1. Triage — the `[:relyra, :saml, :user, :map]` telemetry event (see
the catalog) fires `:stop` with `:outcome` `:error`. Query the
audit ledger for `domain = :mapping` rows with `action` in
`[:created, :updated]` to see recent mapping changes on the
connection — a recent mapping edit is the most common cause.
2. Diagnose — open `/relyra/admin/connections/:connection_id` and
review the mapping section plus the audit timeline. Cross-reference
[`../troubleshooting.md#invalid_audience`](../troubleshooting.md#invalid_audience)
for the audience-mismatch case. If the issue is in the host's
`UserMapper` callback rather than in the connection's mapping
configuration, the fix is in host application code — see
[`../identity_mapping_and_provisioning.md`](../identity_mapping_and_provisioning.md)

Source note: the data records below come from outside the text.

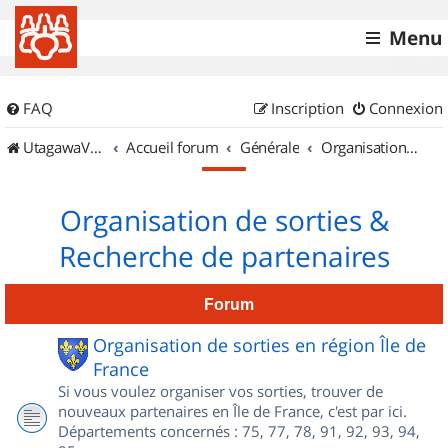
Menu
FAQ
Inscription
Connexion
UtagawaVTT (Randos VTT et VTTAE avec traces GPS)
Accueil forum
Générale
Organisation de sorties & Recherche de partenaires
Organisation de sorties &
Recherche de partenaires
Forum
Organisation de sorties en région Île de
France
Si vous voulez organiser vos sorties, trouver de
nouveaux partenaires en Île de France, c'est par ici.
Départements concernés : 75, 77, 78, 91, 92, 93, 94,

for the UserMapper contract.
3. Recover — update the mapping via the admin UI (audit row
`domain = :mapping`, `action = :updated`); confirm the next login
for a representative user succeeds. If the host application owns
the failing logic in its `UserMapper`, ship the fix there and
redeploy — Relyra emits the attribute set unchanged, so it never
needs a library change for mapping-policy edits.
## When in doubt
Every login resolves to a verified trust path or a typed rejection — and
when in doubt, the diagnostic bundle is the trace. Run
`mix relyra.diagnostic` to capture a redacted, attributable snapshot of
the connection state, recent audit rows, and the failing response
payload. Route the bundle to your IdP support contact when the symptom is
a signing-cert regression, to your security review queue when an active
attack is suspected, or attach it to a Relyra issue when you suspect a
library bug. The bundle is designed to be safe to share — Phase 23's
redactor strips secret material before the archive is written.